Plugless Drives.  Late this evening, I got one of those "please rescue me" calls.  In this case, it was a family member unexpectedly trapped at the airport.  I had already finished for the day.  The battery-pack was depleted, the display reset, and the plug-in timer set.  Now, there was the need for a spontaneous drive.  At a very comfortable 66°F degrees outside, I was looking forward to it and intrigued what that would bring in terms of efficiency.  This was my first drive with the PHV as an ordinary hybrid, but with a Li-Ion battery-pack instead of NiMH.  The 37.7 miles of driving was a delight.  The result was 64 MPG.  With an effort-free outcome like that, not using any plug-supplied electricity, I certainly am collecting some great real-world data to support this Prius with.
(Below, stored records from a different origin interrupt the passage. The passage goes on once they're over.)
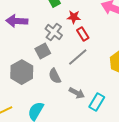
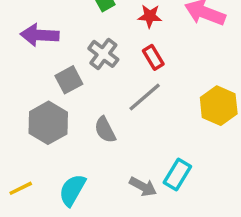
red star: (74, 17) -> (150, 16), moved
gray square: (43, 51) -> (69, 80), moved
gray arrow: (77, 93) -> (143, 187), moved

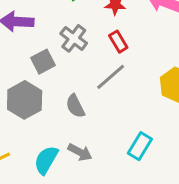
gray arrow: (143, 187) -> (80, 152), moved

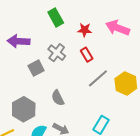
gray line: (111, 77) -> (98, 78), moved
gray hexagon: (25, 100) -> (24, 109), moved

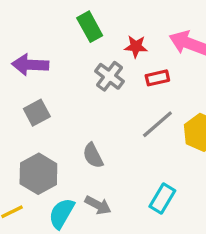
gray cross: (57, 53) -> (109, 76), moved
red rectangle: (87, 55) -> (157, 78), moved, turned -72
gray square: (36, 68) -> (37, 113), moved

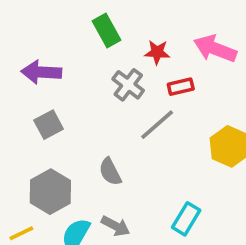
gray line: (157, 124) -> (157, 125), moved

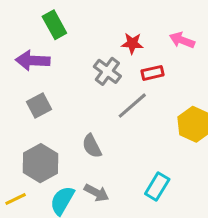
green rectangle: (106, 31) -> (54, 25), moved
pink arrow: (215, 49) -> (182, 40), size x0.7

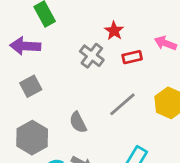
pink arrow: (182, 40) -> (165, 43), moved
red star: (132, 43) -> (114, 31), turned 30
gray line: (132, 106) -> (122, 104), moved

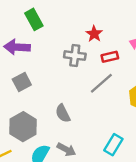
gray cross: (92, 56) -> (75, 56), turned -30
gray line: (122, 104) -> (101, 83), moved

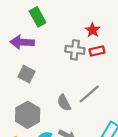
red rectangle: (110, 57) -> (97, 51), moved
gray square: (22, 82) -> (27, 74), turned -35
gray line: (101, 83) -> (89, 94), moved

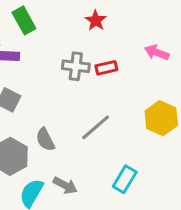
red star: (93, 30) -> (96, 20), moved
gray semicircle: (64, 103) -> (45, 140), moved

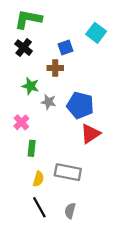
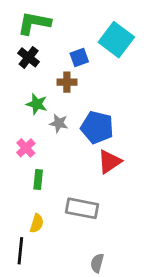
cyan square: (96, 33) -> (116, 40), size x1.4
yellow semicircle: (38, 179) -> (37, 223), moved
black line: (39, 207) -> (20, 251), moved, turned 35
gray semicircle: (70, 211) -> (97, 263), moved

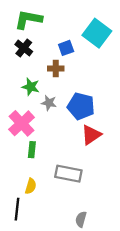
pink cross: (26, 148) -> (22, 123), size x1.6

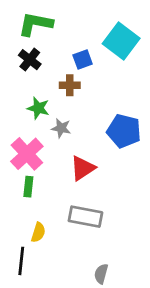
blue pentagon: (81, 106) -> (124, 131), moved
red triangle: (91, 135) -> (83, 168), moved
green rectangle: (32, 150) -> (28, 187), moved

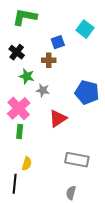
cyan square: (121, 41) -> (85, 29), size x0.7
black cross: (30, 60) -> (17, 52), moved
gray rectangle: (85, 217) -> (77, 160), moved

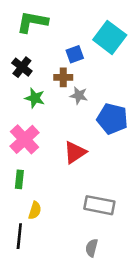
cyan square: (85, 29) -> (110, 37), size x1.4
gray star: (43, 90) -> (79, 96), moved
green rectangle: (20, 132) -> (19, 179), moved

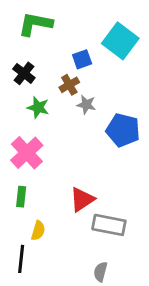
brown cross: (63, 77) -> (69, 85), turned -30
red triangle: (75, 152) -> (82, 199), moved

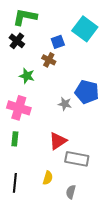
black cross: (24, 73) -> (17, 41), moved
brown cross: (69, 85) -> (49, 60), turned -32
gray star: (86, 105) -> (65, 104), moved
pink cross: (27, 153) -> (19, 108), turned -30
yellow semicircle: (38, 231) -> (48, 178), moved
Missing The Point.  It still continues.  Fortunately, the audience is quite small now.  The hype & anticipation has been replaced by the practical & sensible aspects of the purchase decision.  It other words, when it's finally time to vote with wallet or purse, actions don't often match original comments.  This caught my attention on that old daily blog for Volt, which is now just another green newsfeed but with a clear comment bias for Volt: "GM needs more time to establish it’s green halo & it’s technology halo more, and when it does finally start to settle in to the mindset of those on the coasts, that is when you will see the tide turn."  They aren't hostile to outside posts anymore, but they still miss the point... and oddly, accuse you of that very thing.  Of course, what the heck does a "halo" have to do with selling a vehicle to middle-market consumers anyway?  Profit doesn't come from a showcase vehicle.  It comes from the ordinary vehicles we see parked in neighbors' driveways.  Regardless of their misguided purpose, I felt compelled to post this:  Think about what happens when Li-Ion density goes up and price goes down some more.  Most people focus on the high-end, overlooking an affordable choice for the masses in the near future.  Toyota already has a 4.4 kWh system that doesn’t require liquid cooling.  Transferring it into their smallest model Prius to offer that choice is fairly difficult to argue against.  It seems a very sensible business move.  Remember, the "killer app" is rarely the one which performs the absolute best.  It's whatever is adopted in such high volume that it becomes almost ubiquitous.  That means being affordable is essential.